Hello, first post on here but looking some advice.
My partner and I adopted a rescue dog from Romania a few weeks ago, we fell in love as soon as we met her and she seemed to instantly create a lovely bond with us both, very affectionate. We noticed very early on she is extremely reactive to anybody else and ended up biting a guy who tried to stroke her after we’d had her for 1 week- I understand this was fear based and she most likely felt that he was trying to hurt her. During walks she would react to any passer by and other dogs, non of this was a problem and we spoke with an animal behaviourist on the phone a couple of times and had a well recommended trainer booked to come next week. However, a few nights ago, my partner came downstairs and found that the dog had gotten into the living room and was lay on the sofa (something we had not let her do from the start and she had been obsessed with getting on it, but knew she wasn’t allowed). Standing on the other side of the room my partner just told her ‘get down’ she just stared him in the eye for like 2 seconds and then she flipped out, I mean she flew through the air and went berserk. Boyfriend turned and ran- she’s a big powerful dog and there’s no doubt she could do some damage- boyfriend managed to get upstairs before she injured him, but I’ve never seen anything like it in my life, she was frothing at the mouth, she was snapping her teeth trying to grab his leg whenever he tried to calmly walk back out- I called the behaviourist and on her advice I took the dog on a walk by my self to remove her from the situation and calm down- on return to the house she went straight to the bottom of the stairs and sat growling and barking knowing that my boyfriend was up there. She couldn’t even hear his voice without getting into a frenzy- he was talking to somebody on the phone and every time she heard his voice she was jumping up and barking. 
after speaking to the people we got her from, we voiced our concern that what if she does this when we have kids in the near future? They seemed completely taken a back that we are planning to have children and said we shouldn’t have been given a dog from that shelter if we’re going to have children in the family. I had detailed this from the very start of the process- my application form which I still have, details our whole life and plans for marriage next year then kids. 
The dog has now been returned (to a UK kennel) but we feel like the guilt and ‘what if’ is eating us up, we love her, feel like we’ve let her down, boyfriend wonders did she not recognise him and think he was an intruder?? We literally can’t sleep with the fact that we have returned this dog. We are told she will be going to live with a single woman but I don’t even know if they’re telling the truth.
The behaviourist also said, in her words ‘I don’t believe you, he must of done something to her, he must have grabbed her neck’ when we told them about the incident. He was stood on the other side of the room and just said get down, we have never and would never handle her roughly or ever grab a dogs neck but they keep telling us this dog had a great temperament in the shelter and they find it too strange to believe.
We just don’t know if we’ve done the right thing returning her.


----------



## simplysardonic

From what you've written, I'd say you have done the right thing, there are a lot of dogs in Romania that have very complex needs compared to UK dogs & it sounds like she is having an extreme fear reaction to your partner, & possibly men in general.

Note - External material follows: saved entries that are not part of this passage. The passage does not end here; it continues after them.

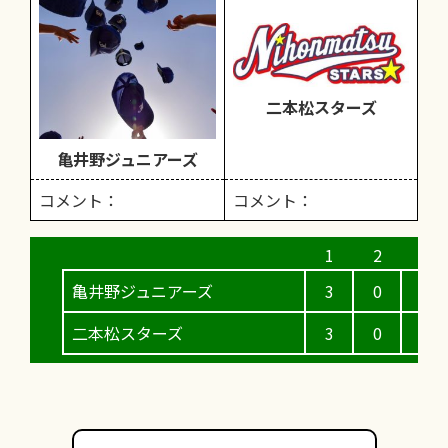
二本松スターズ
亀井野ジュニアーズ
コメント：
コメント：
亀井野ジュニアーズ
3
0
1
二本松スターズ
3
0
1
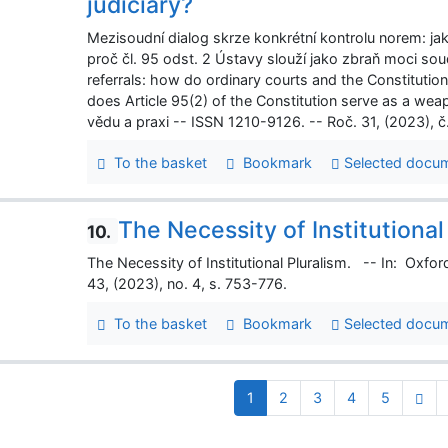
judiciary?
Mezisoudní dialog skrze konkrétní kontrolu norem: j
proč čl. 95 odst. 2 Ústavy slouží jako zbraň moci soud
referrals: how do ordinary courts and the Constituti
does Article 95(2) of the Constitution serve as a wea
vědu a praxi -- ISSN 1210-9126. -- Roč. 31, (2023), č
To the basket
Bookmark
Selected docu
The Necessity of Institutional
10.
The Necessity of Institutional Pluralism. -- In: Oxfor
43, (2023), no. 4, s. 753-776.
To the basket
Bookmark
Selected docu
1
2
3
4
5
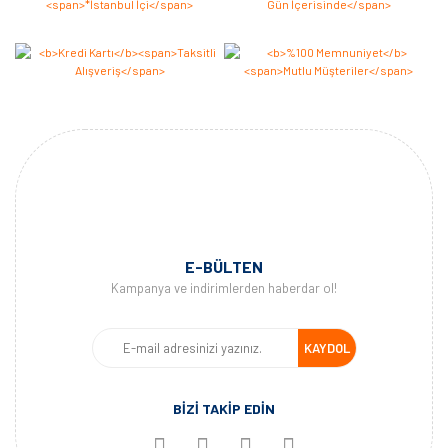
E-BÜLTEN
Kampanya ve indirimlerden haberdar ol!
KAYDOL
BİZİ TAKİP EDİN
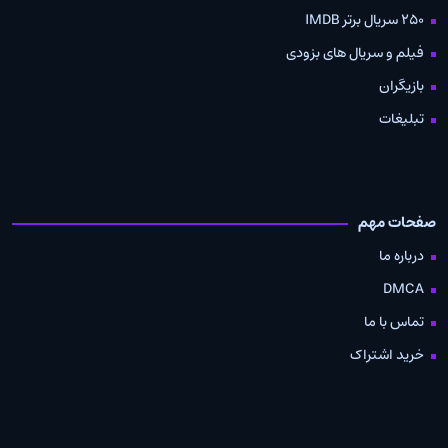
250 سریال برتر IMDB
فیلم و سریال های بزودی
بازیگران
تبلیغات
صفحات مهم
درباره ما
DMCA
تماس با ما
خرید اشتراک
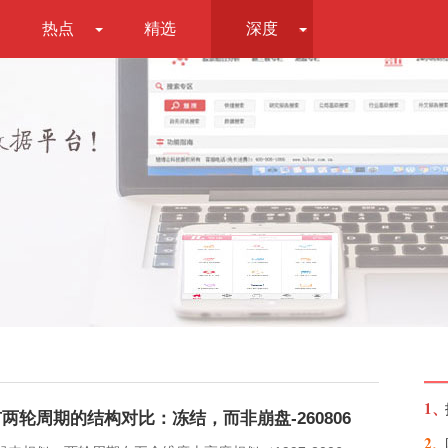
热点
精选
深度
1、
轮周期的结构对比：冻结，而非崩盘-260806
2、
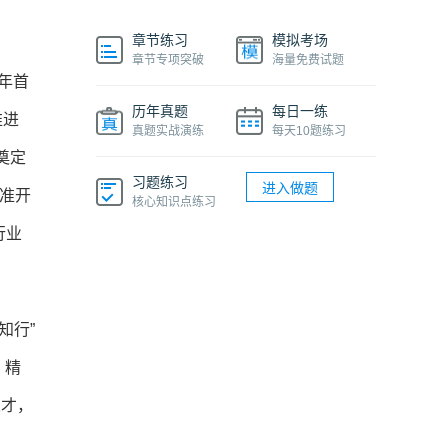
章节练习
模拟考场
章节专项突破
海量免费试题
 年首
历年真题
每日一练
推进
真题实战演练
每天10题练习
奠定
习题练习
进入做题
获准开
核心知识点练习
行业
知行”
、精
人才，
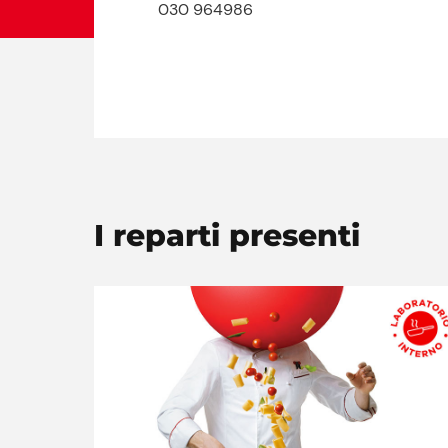
030 964986
I reparti presenti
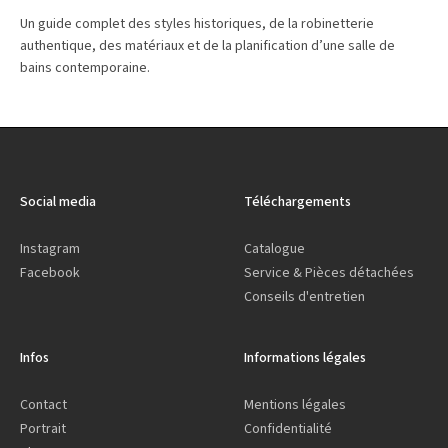
Un guide complet des styles historiques, de la robinetterie
authentique, des matériaux et de la planification d’une salle de
bains contemporaine.
Social media
Téléchargements
Instagram
Catalogue
Facebook
Service & Pièces détachées
Conseils d'entretien
Infos
Informations légales
Contact
Mentions légales
Portrait
Confidentialité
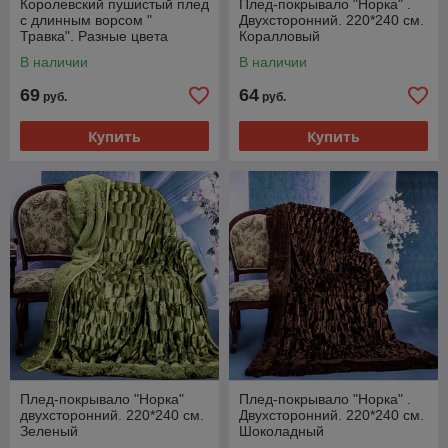
Королевский пушистый плед
Плед-покрывало "Норка" .
с длинным ворсом "
Двухсторонний. 220*240 см.
Травка". Разные цвета
Коралловый
В наличии
В наличии
69
64
руб.
руб.
Купить
Купить
Плед-покрывало "Норка"
Плед-покрывало "Норка" .
двухсторонний. 220*240 см.
Двухсторонний. 220*240 см.
Зеленый
Шоколадный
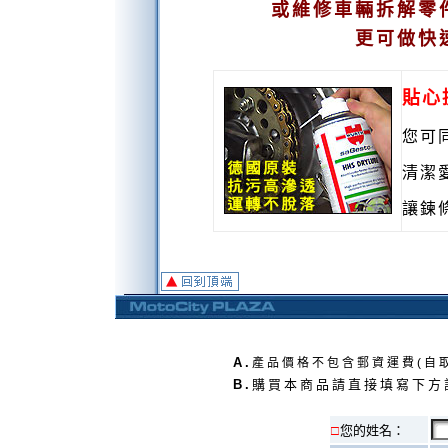
或維修車輛拆解零
更可做快
貼心
您可
清潔
讓鍊
A.
產品價格不包含郵資運費(自
B.
購買本商品請直接填寫下方
□
您的姓名：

Rommies can be very mixed bags, as can the rescues that adopt them out, some assess the dogs better than others, & in a kennel environment it's hard to evaluate a dog's temperament in comparison to a home, where different issues can emerge.

Please don't let it put you off getting a rescue dog, whether from the UK or abroad, there are some excellent rescues that use foster homes to get a much more accurate idea of who the dog is before they go on to their permanent homes


----------



## Frankie897

Thanks for your reply. I think we just feel really guilty as it was never our intention to return a dog.
In hindsight I agree with what you say about the fostering/assessment process. This dog was brought straight to us from Romania and we hadn’t been told that she had been living in a shelter there for 3 years, so I think they definitely should have put her into a foster placement first as they kept telling us she is not reactive to men and they find our story hard to believe, however since we got her she had been extremely reactive to any man she saw except my boyfriend (until she turned on him as explained in original post).
The organisation have made a few remarks to us, basically insinuating we don’t care about her etc, which is 100% not true, We are massive animal lovers and donate regularly to Romanian and the Chinese meat trade rescues. I think they have placed her in the wrong home without assessing her, I just hope she is ok. My boyfriend is riddled with guilt and keeps saying maybe we should bring her back, give her more chance and keep training her but as explained about the child situation she wouldn’t be suitable when we have kids.
It definitely hasn’t put me off adopting a rescue again but I just need to do more research into the rescue organisation first.


----------



## Lurcherlad

What a horrible experience for you all, but I think you’ve done the right thing.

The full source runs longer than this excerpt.